Problem requirements: The answer must be one number: how many lines of the records contain "Good".

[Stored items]
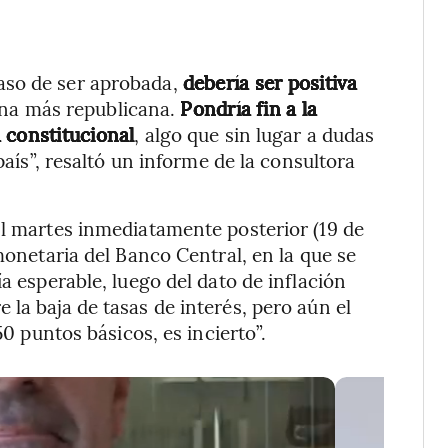
aso de ser aprobada,
debería ser positiva
una más republicana.
Pondría fin a la
 constitucional
, algo que sin lugar a dudas
país”, resaltó un informe de la consultora
El martes inmediatamente posterior (19 de
 monetaria del Banco Central, en la que se
a esperable, luego del dato de inflación
la baja de tasas de interés, pero aún el
50 puntos básicos, es incierto”.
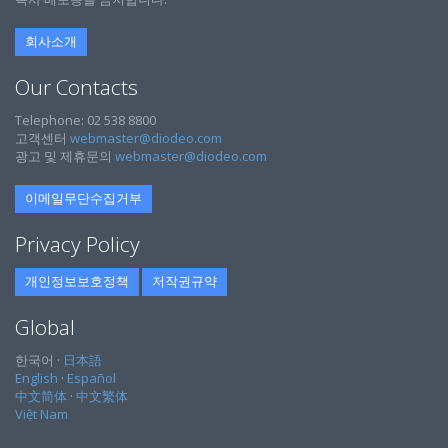
회사소개
Our Contacts
Telephone: 02 538 8800
고객센터
webmaster@diodeo.com
광고 및 제휴문의
webmaster@diodeo.com
이메일무단수집거부
Privacy Policy
개인정보보호정책
저작권규약
Global
한국어 ·
日本語
English
·
Español
中文简体
·
中文繁体
Việt Nam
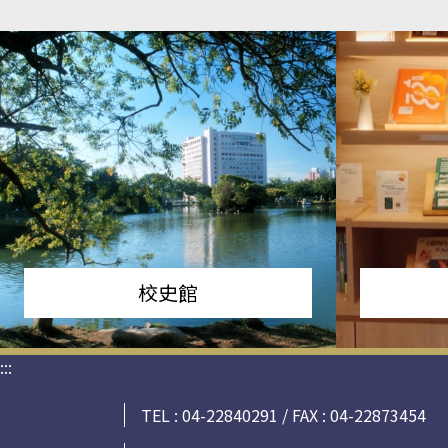
校史館
:::
TEL : 04-22840291 / FAX : 04-22873454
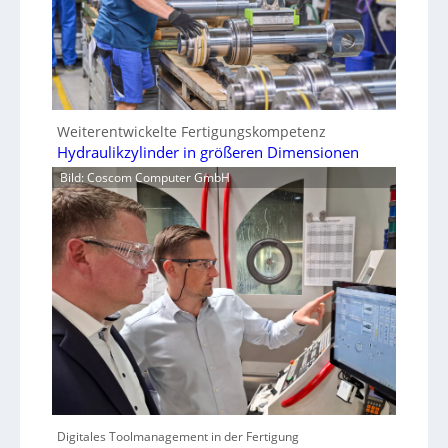
Weiterentwickelte Fertigungskompetenz
Hydraulikzylinder in größeren Dimensionen
Bild: Coscom Computer GmbH
Digitales Toolmanagement in der Fertigung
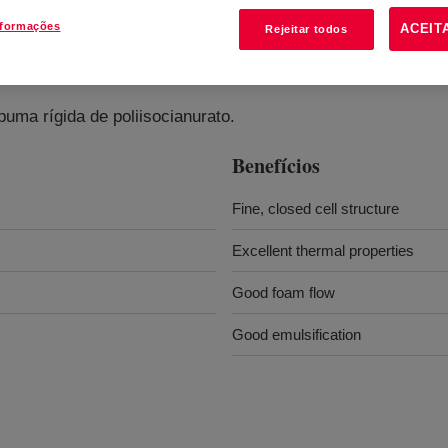
nformações
ACEIT
Rejeitar todos
puma rígida de poliisocianurato.
Benefícios
Fine, closed cell structure
Excellent thermal properties
Good foam flow
Good emulsification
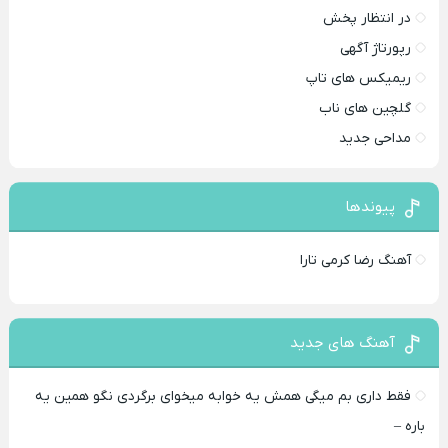
در انتظار پخش
رپورتاژ آگهی
ریمیکس های تاپ
گلچین های ناب
مداحی جدید
پیوندها
آهنگ رضا کرمی تارا
آهنگ های جدید
فقط داری بم میگی همش یه خوابه میخوای برگردی نگو همین یه
باره –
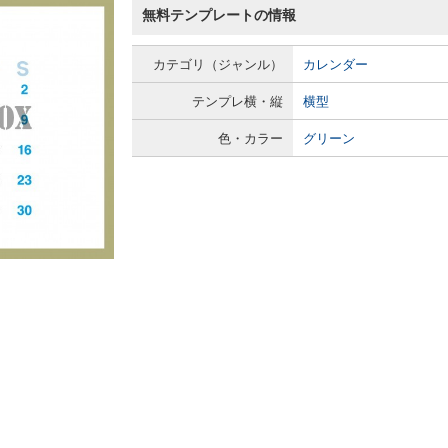
無料テンプレートの情報
カテゴリ（ジャンル）
カレンダー
テンプレ横・縦
横型
色・カラー
グリーン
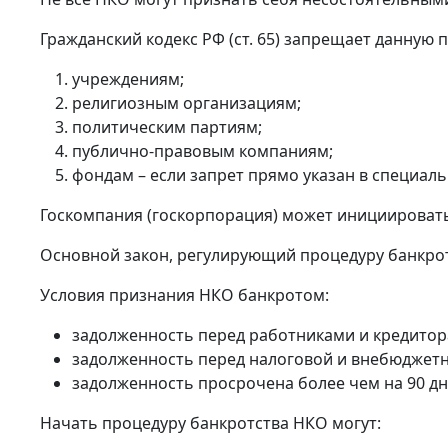
Гражданский кодекс РФ (ст. 65) запрещает данную 
учреждениям;
религиозным организациям;
политическим партиям;
публично-правовым компаниям;
фондам – если запрет прямо указан в специал
Госкомпания (госкорпорация) может инициировать 
Основной закон, регулирующий процедуру банкротст
Условия признания НКО банкротом:
задолженность перед работниками и кредитор
задолженность перед налоговой и внебюджет
задолженность просрочена более чем на 90 дне
Начать процедуру банкротства НКО могут:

Reply to the exercise: 2